General principles for the management of Cervical Pregnancy include the following goals: minimise the risk of haemorrhage, evacuate the gestational cervical product and preserve the patient’s fertility.16,17 Management options vary and depend on the time of diagnosis and clinical presentation. The risk of hemorrhage may be reduced by cervical cerclage, intra-cervical vasopressin injection, vaginal ligation of the cervical arteries, uterine artery ligation, internal iliac artery ligation, and angiographic embolization of the cervical, uterine, or internal iliac arteries.712 Hysterectomy was performed in this case due to uncontrolled massive bleeding. Hysterectomy is the most reliable approach to control massive bleeding in cases that are refractory to all conservative treatment options; however, hysterectomy deprives the patient’s future fertility.10 This is one of a rare case report which bilateral hydronephrosis and hydroureter associated with 21–22 weeks gestational age of cervical ectopic pregnancy. Moreover, there was no previous case with a complaint of difficulty and pain in micturition associated with hydronephrosis and hydroureter.


This is one of a rare case report of late gestational age in a cervical ectopic pregnancy with a complaint of pain and difficulty in micturition associated with bilateral hydronephrosis and hydroureter. We acknowledge that there were previous reports regarding cervical pregnancy, but a case report with complication obstruction of the urological tract which caused hydronephrosis and hydroureter was never reported before. Hydronephrosis and hydroureter have never been reported as complications in cervical ectopic pregnancy, and both are diagnosed after a laparotomy. Hysterectomy is the most reliable approach to control massive bleeding in this case. Despite the rarity of cervical ectopic pregnancy, it contributes to significant morbidity and mortality. Therefore, every effort should be made to make a precise, early diagnosis.

Consent to publish

Both of the authors have consented to publish this case report.
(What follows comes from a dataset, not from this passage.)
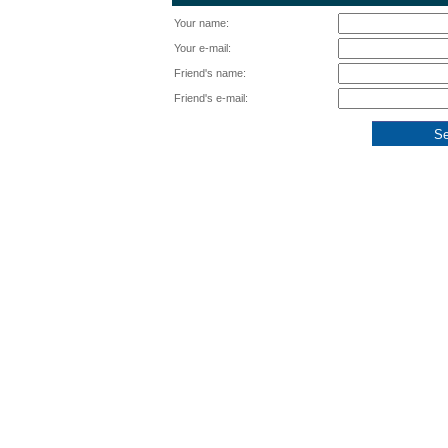
Your name:
Your e-mail:
Friend's name:
Friend's e-mail:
Ethics, consent and permissions

In this case report, the patient had read and signed an informed consent form to have the case details and any accompanying images published. Institutional approval was not required to publish the case details.

Author contributions

Both authors contributed to data analysis, drafting or revising the article, gave final approval of the version to be published, and agree to be accountable for all aspects of the work.


The authors report no conflicts of interest in this case report.